Mais j’aurais envie d’ajouter que s’il n’y a jamais de bon moment pour revamper un siège social au coût de 12 M$, il y en a parfois des moins pires que d’autres. Et il y a aussi la manière de présenter et de défendre l’initiative.
En ce qui concerne le moment choisi, le CSSSH est très mal tombé, disons-le comme ça. Ces rénos nous arrivent après un automne chaud, des négociations difficiles avec les enseignants et dans un contexte de pénurie de ressources humaines et financières dans nos établissements.
Des écoles qui, soit dit en passant, ne paient pas de mine, comme en fait foi l’indice de vétusté du parc immobilier du CSSSH qui démontre que 60 % des bâtiments sont dans un état insatisfaisant. Malgré les investissements annuels affectés à leur remise en état, ceux-ci sont nettement insuffisants. Sur le territoire du CSSSH, on estime qu’il faudrait investir plus de 230 M$ pour remettre les 57 immeubles en bon état. Alors, considérant qu’on affectera 12 M$ de l’enveloppe de 20 M$ réservée au maintien d’actifs aux rénos du siège social, ce n’est pas cette année qu’on fera un grand rattrapage dans nos écoles.

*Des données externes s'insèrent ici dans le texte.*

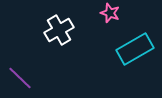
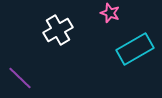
white cross: moved 1 px left
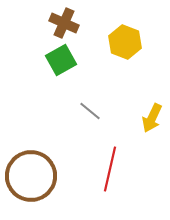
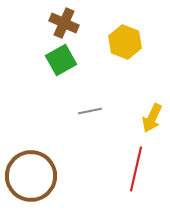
gray line: rotated 50 degrees counterclockwise
red line: moved 26 px right
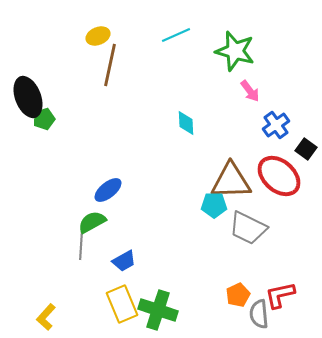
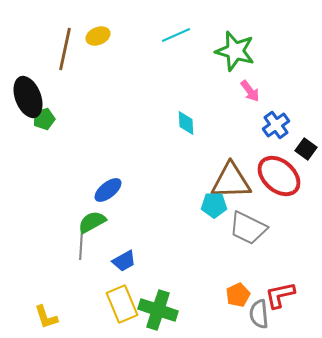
brown line: moved 45 px left, 16 px up
yellow L-shape: rotated 60 degrees counterclockwise
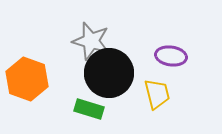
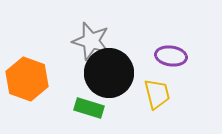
green rectangle: moved 1 px up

Maintenant, en ce qui concerne la pertinence des travaux au siège social, on comprend des propos de M. Bédard à ce sujet qu’une intervention s’imposait au sous-sol de l’établissement, vu un sinistre passé. L’assureur a versé une indemnisation de 2 M$ pour la remise en état, ce qui donnait un excellent prétexte à la direction générale pour étendre les travaux selon le principe du « tant qu’à faire », un mal que tous les propriétaires qui ont déjà rénové leur résidence connaissent trop bien. D’où la facture de 12 M$.
Au lieu de se contenter de refaire le sous-sol et de changer les fenêtres du siège social, des rénovations jugées prioritaires, on a plutôt étendu le chantier à tout l’immeuble, ce qui attire davantage l’attention qu’une rénovation par étapes soigneusement étalée dans le temps. Ce qui étonne dans tout cela, c’est de constater que cette décision semble n’avoir soulevé aucun débat à l’interne.
En entrevue, le directeur général a mentionné qu’il revenait à la direction générale de définir les grandes orientations et au conseil d’administration de les entériner, ce qui a été fait le printemps dernier. Et les administrateurs ont approuvé comme de bons béni-oui-oui, aurais-je envie de suggérer.
Nous aurions souhaité le vérifier et pouvoir en discuter avec la présidente du CA, Elen Bourgeois, mais cela nous a été refusé, sous prétexte que les présidents ne sont plus porte-parole des centres de services scolaires depuis l’adoption de la Loi 40 en 2020. Cela en dit long sur le rôle accessoire, voire inutile, des conseils d’administration des centres de services scolaires.
D’autant plus qu’en décembre, avec l’adoption de la Loi 23 sur la gouvernance scolaire, la seconde réforme en moins de quatre ans, le ministre de l’Éducation, Bernard Drainville, s’est octroyé le plein pouvoir de nommer les directeurs généraux des centres de services scolaires, de casser leurs décisions et de les limoger.
En ce qui concerne les travaux au siège social à Saint-Hyacinthe, il n’a de toute évidence pas eu envie de s’en mêler, au risque de s’emmêler. Je ne peux pourtant pas m’empêcher d’être nostalgique et de penser qu’un tel dossier aurait été mené bien différemment à l’époque des commissions scolaires. Il se serait certainement trouvé quelques commissaires pour challenger le DG sur ces « tant qu’à faire » et pour l’éveiller aux sensibilités et aux préoccupations du milieu.
Oui, j’aurais bien aimé assister au débat sur ces rénos de 12 M$ dans le temps des Richard Flibotte, France Martin, Jacques Favreau, Raymonde Rivard, Ginette Avard-Forand, Nicole Dion Audette, Marc Daoust, Luc Pelland et compagnie.
Car il y avait matière à en débattre et débat il y aurait eu. Un bon à part ça.